性能はそこそこのレベルですが、LTE通信機能によるネット常時接続と超長時間のバッテリーライフを実現します。スマホ同様にネットに常時接続しているので、スタンバイ時にもメールの受信などができます。

パソコンSIMスロット搭載はすごいけど
インターフェースの少なさが残念

Always Connected PCという名前の通り、このPCはSIMを挿れてネットに常時接続できるというのが大きな魅力です。しかも立ち上がりまで一瞬というから、スマホと同じ感覚で使えるアイテムといえそうです。

その一方でインターフェースは少なめ。USBにオーディオジャックなど最低限なものにとどまっています。

インターフェースはモバイルPCの最低レベル。MicroSDスロット×1、USB-C×1、ヘッドホンジャックなどを装備します。USB-CだけのMacBookよりはマシですが、パソコンとしてはちょっと物足りません。せめてUSB-Cは2系統欲しいところです。

パソコンバッテリーは丸一日充電不要!
Macbookをはるかに凌駕します

バッテリー性能はこれまでのノートパソコンの常識を覆すものです。スタンバイ状態なら最大41日間(1000時間)、連続作業なら最大22時間、動画再生で19時間もバッテリーが保つといいます。

ちなみに他のノートPCバッテリー駆動時間の目安はこちらです。

Always Connected PCの駆動時間は大容量バッテリー装着時のLets' Noteに匹敵します。丸1日充電不要ということは、作業をする場所を選ばないということです。仕事効率を飛躍的に高めてくれるはずです。

パソコン通常のWindows 10の利用は
追加料金を払う必要があります

ENVY x2 などに搭載されるARM版のWindows 10は「Windows 10 S」という機能限定版で提供されます。そのため、プリインストールされているOfficeなどを除き既存のWindowsソフトは動きません。

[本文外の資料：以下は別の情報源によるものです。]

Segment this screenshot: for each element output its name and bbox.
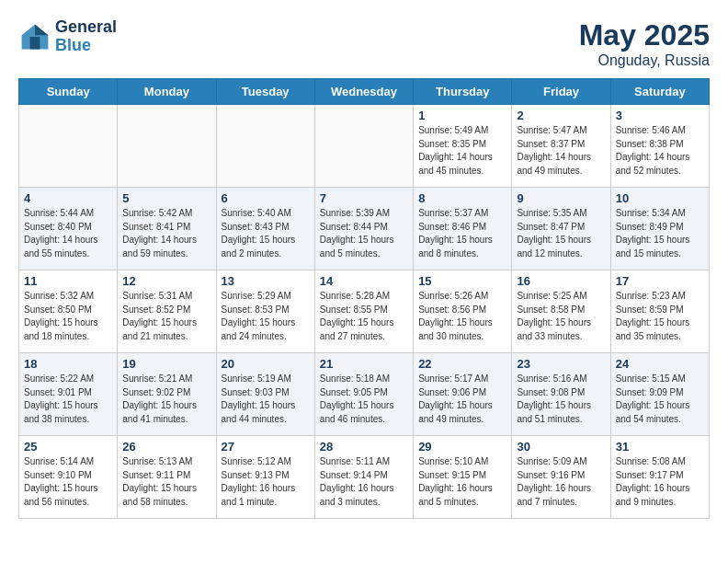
cell-info-line: Daylight: 14 hours [517, 151, 605, 165]
cell-info-line: Daylight: 14 hours [122, 234, 210, 247]
cell-info-line: Sunset: 9:10 PM [24, 469, 112, 483]
cell-info-line: Daylight: 15 hours [222, 234, 310, 247]
cal-cell: 31Sunrise: 5:08 AMSunset: 9:17 PMDayligh… [610, 436, 709, 519]
cell-info-line: and 41 minutes. [122, 413, 210, 427]
cal-cell: 24Sunrise: 5:15 AMSunset: 9:09 PMDayligh… [610, 353, 709, 436]
day-header-sunday: Sunday [19, 79, 118, 105]
cell-info-line: Sunset: 9:02 PM [122, 386, 210, 400]
day-number: 6 [222, 191, 310, 205]
cell-info-line: and 30 minutes. [418, 330, 506, 344]
cell-info-line: Daylight: 15 hours [24, 399, 112, 413]
day-number: 14 [320, 274, 408, 288]
cell-info-line: Sunset: 8:49 PM [616, 221, 704, 235]
cell-info-line: Sunset: 8:47 PM [517, 221, 605, 235]
cell-info-line: Sunset: 9:14 PM [320, 469, 408, 483]
day-number: 5 [122, 191, 210, 205]
day-header-tuesday: Tuesday [216, 79, 314, 105]
cal-cell: 15Sunrise: 5:26 AMSunset: 8:56 PMDayligh… [414, 270, 512, 353]
cell-info-line: Sunrise: 5:10 AM [418, 455, 506, 469]
day-number: 22 [418, 357, 506, 371]
day-number: 15 [418, 274, 506, 288]
cal-cell: 4Sunrise: 5:44 AMSunset: 8:40 PMDaylight… [19, 188, 118, 270]
day-number: 28 [320, 440, 408, 454]
day-number: 17 [616, 274, 704, 288]
cell-info-line: and 2 minutes. [222, 247, 310, 261]
cell-info-line: and 9 minutes. [616, 496, 704, 510]
cell-info-line: and 54 minutes. [616, 413, 704, 427]
cal-cell: 25Sunrise: 5:14 AMSunset: 9:10 PMDayligh… [19, 436, 118, 519]
cell-info-line: and 15 minutes. [616, 247, 704, 261]
cell-info-line: and 38 minutes. [24, 413, 112, 427]
cal-cell: 19Sunrise: 5:21 AMSunset: 9:02 PMDayligh… [118, 353, 216, 436]
cell-info-line: Sunrise: 5:37 AM [418, 207, 506, 221]
cal-cell: 12Sunrise: 5:31 AMSunset: 8:52 PMDayligh… [118, 270, 216, 353]
header-row: SundayMondayTuesdayWednesdayThursdayFrid… [19, 79, 710, 105]
cell-info-line: Sunrise: 5:28 AM [320, 290, 408, 304]
cell-info-line: and 55 minutes. [24, 247, 112, 261]
cell-info-line: Sunset: 9:16 PM [517, 469, 605, 483]
cell-info-line: Sunset: 9:17 PM [616, 469, 704, 483]
cell-info-line: Sunset: 8:41 PM [122, 221, 210, 235]
cell-info-line: Sunset: 9:05 PM [320, 386, 408, 400]
title-block: May 2025 Onguday, Russia [579, 18, 710, 69]
svg-marker-1 [35, 24, 48, 35]
cal-cell: 30Sunrise: 5:09 AMSunset: 9:16 PMDayligh… [512, 436, 610, 519]
cal-cell: 29Sunrise: 5:10 AMSunset: 9:15 PMDayligh… [414, 436, 512, 519]
cell-info-line: Sunrise: 5:31 AM [122, 290, 210, 304]
day-number: 18 [24, 357, 112, 371]
cell-info-line: Sunset: 8:37 PM [517, 138, 605, 152]
cell-info-line: Sunset: 8:46 PM [418, 221, 506, 235]
cell-info-line: Sunrise: 5:34 AM [616, 207, 704, 221]
day-number: 27 [222, 440, 310, 454]
day-header-saturday: Saturday [610, 79, 709, 105]
cell-info-line: Sunset: 8:40 PM [24, 221, 112, 235]
cell-info-line: Sunrise: 5:29 AM [222, 290, 310, 304]
cal-cell: 28Sunrise: 5:11 AMSunset: 9:14 PMDayligh… [314, 436, 413, 519]
cell-info-line: Sunset: 8:58 PM [517, 304, 605, 317]
cell-info-line: and 51 minutes. [517, 413, 605, 427]
cell-info-line: Daylight: 15 hours [517, 234, 605, 247]
cell-info-line: Sunset: 8:43 PM [222, 221, 310, 235]
cal-cell: 16Sunrise: 5:25 AMSunset: 8:58 PMDayligh… [512, 270, 610, 353]
cell-info-line: Sunrise: 5:25 AM [517, 290, 605, 304]
cell-info-line: Daylight: 16 hours [222, 482, 310, 496]
cell-info-line: and 12 minutes. [517, 247, 605, 261]
day-number: 31 [616, 440, 704, 454]
cell-info-line: and 24 minutes. [222, 330, 310, 344]
cal-cell [118, 105, 216, 188]
cell-info-line: Sunrise: 5:39 AM [320, 207, 408, 221]
cell-info-line: Daylight: 15 hours [517, 316, 605, 330]
cell-info-line: Sunrise: 5:40 AM [222, 207, 310, 221]
day-number: 29 [418, 440, 506, 454]
day-number: 24 [616, 357, 704, 371]
day-header-wednesday: Wednesday [314, 79, 413, 105]
cell-info-line: Sunrise: 5:16 AM [517, 373, 605, 386]
calendar-table: SundayMondayTuesdayWednesdayThursdayFrid… [18, 78, 710, 519]
cell-info-line: Sunrise: 5:19 AM [222, 373, 310, 386]
cell-info-line: Sunrise: 5:08 AM [616, 455, 704, 469]
cal-cell: 1Sunrise: 5:49 AMSunset: 8:35 PMDaylight… [414, 105, 512, 188]
cell-info-line: and 27 minutes. [320, 330, 408, 344]
day-number: 10 [616, 191, 704, 205]
cal-cell: 17Sunrise: 5:23 AMSunset: 8:59 PMDayligh… [610, 270, 709, 353]
cal-cell: 18Sunrise: 5:22 AMSunset: 9:01 PMDayligh… [19, 353, 118, 436]
cell-info-line: Sunset: 9:13 PM [222, 469, 310, 483]
cell-info-line: and 8 minutes. [418, 247, 506, 261]
cell-info-line: Sunset: 9:09 PM [616, 386, 704, 400]
cell-info-line: Daylight: 15 hours [616, 234, 704, 247]
cell-info-line: and 33 minutes. [517, 330, 605, 344]
cell-info-line: and 49 minutes. [517, 165, 605, 178]
cell-info-line: Sunrise: 5:15 AM [616, 373, 704, 386]
cell-info-line: Daylight: 14 hours [24, 234, 112, 247]
cell-info-line: Sunset: 8:44 PM [320, 221, 408, 235]
cell-info-line: Sunset: 8:35 PM [418, 138, 506, 152]
day-number: 13 [222, 274, 310, 288]
cell-info-line: Daylight: 15 hours [418, 234, 506, 247]
day-number: 20 [222, 357, 310, 371]
day-number: 1 [418, 109, 506, 122]
logo: General Blue [18, 18, 117, 55]
cell-info-line: Sunrise: 5:21 AM [122, 373, 210, 386]
cell-info-line: Sunset: 9:06 PM [418, 386, 506, 400]
logo-icon [18, 20, 51, 53]
page-header: General Blue May 2025 Onguday, Russia [18, 18, 710, 69]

しかし、有償でフル機能のWindows 10にアップグレードすれば、既存のWindowsソフトも起動するといいます。なお、SnapDragonはこれまでWindowsを動かしてきたIntelやAMDのCPU(x86)と根本的に異なるので、既存のWindowsソフトはそのままでは動きません。

そこで、ユーザーには見えない形でx86系のCPUを仮想的に再現してその上で既存のソフ トを動かすエミュレーションを採用しています。この関係で、当面既存の64bit版ソフトは動きませんが、日常の使用では問題ないはずです。

現在のところ32bitに対応。アドビのソフトなど、使用できないものもあるので、頭に入れておきましょう。

以上、Always Connected PCについて解説しました。素早い起動、長時間バッテリー性能、ネットワークの常時接続と外使いPCに求められる要素を三拍子そろえたPCは、パソコンの使用シチュエーションをさらに広めてくれそうですね。